_What you need to do:_
For each record below, set it down exactly but leave out any picture.

_Records for this task:_
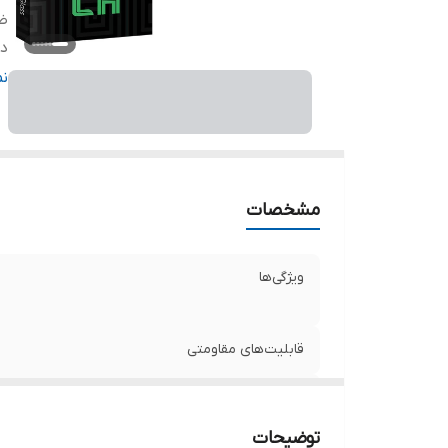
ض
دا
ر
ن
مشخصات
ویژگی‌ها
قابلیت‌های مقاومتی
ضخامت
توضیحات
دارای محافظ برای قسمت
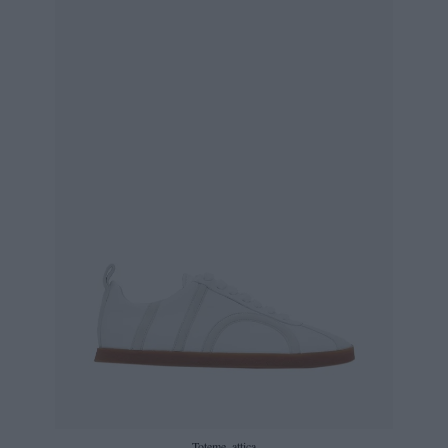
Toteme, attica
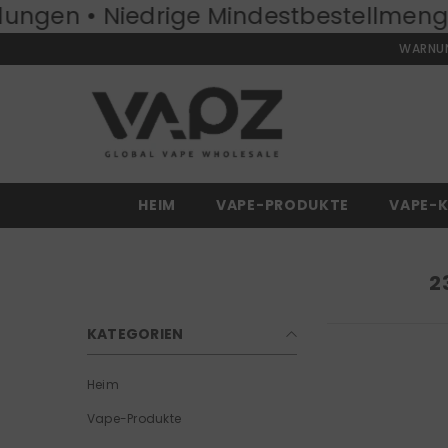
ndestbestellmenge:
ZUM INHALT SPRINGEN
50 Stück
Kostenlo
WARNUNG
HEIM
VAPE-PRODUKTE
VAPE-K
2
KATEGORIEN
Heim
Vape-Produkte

_Response box:_
ض
دا
ر
ن
مشخصات
ویژگی‌ها
قابلیت‌های مقاومتی
ضخامت
توضیحات
دارای محافظ برای قسمت
Toteme, attica
ndestbestellmenge:
ZUM INHALT SPRINGEN
50 Stück
Kostenlo
WARNUNG
HEIM
VAPE-PRODUKTE
VAPE-K
2
KATEGORIEN
Heim
Vape-Produkte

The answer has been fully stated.